DATA EXCERPTS:
##############################
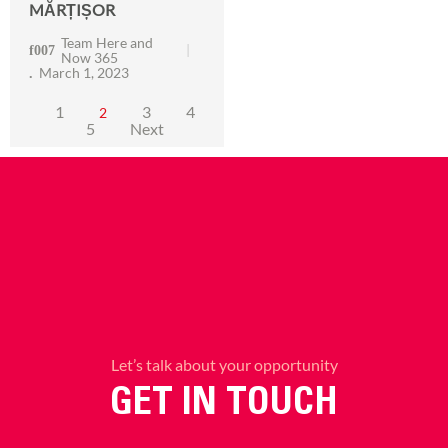
MĂRȚIȘOR
Team Here and
Now 365
March 1, 2023
1
3
4
2
5
Next
Let’s talk about your opportunity
GET IN TOUCH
##############################
ACTIVITY: Each line of the material needs to be given again exactly, without any of its pictures.

TASK RESULT:
MĂRȚIȘOR
Team Here and
Now 365
March 1, 2023
1
3
4
2
5
Next
Let’s talk about your opportunity
GET IN TOUCH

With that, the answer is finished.